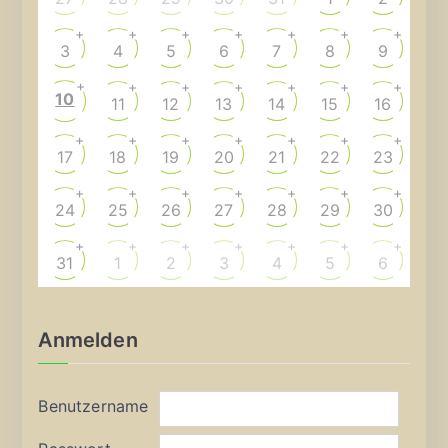
+
+
+
+
+
+
+
3
4
5
6
7
8
9
+
+
+
+
+
+
+
10
11
12
13
14
15
16
+
+
+
+
+
+
+
17
18
19
20
21
22
23
+
+
+
+
+
+
+
24
25
26
27
28
29
30
+
+
+
+
+
+
+
31
1
2
3
4
5
6
Anmelden
Benutzername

→ TO DO:
The pictures are to be omitted, and the rest of the listing is to be transcribed exactly.

→ RESULT FOR THIS TASK:
+
+
+
+
+
+
+
3
4
5
6
7
8
9
+
+
+
+
+
+
+
10
11
12
13
14
15
16
+
+
+
+
+
+
+
17
18
19
20
21
22
23
+
+
+
+
+
+
+
24
25
26
27
28
29
30
+
+
+
+
+
+
+
31
1
2
3
4
5
6
Anmelden
Benutzername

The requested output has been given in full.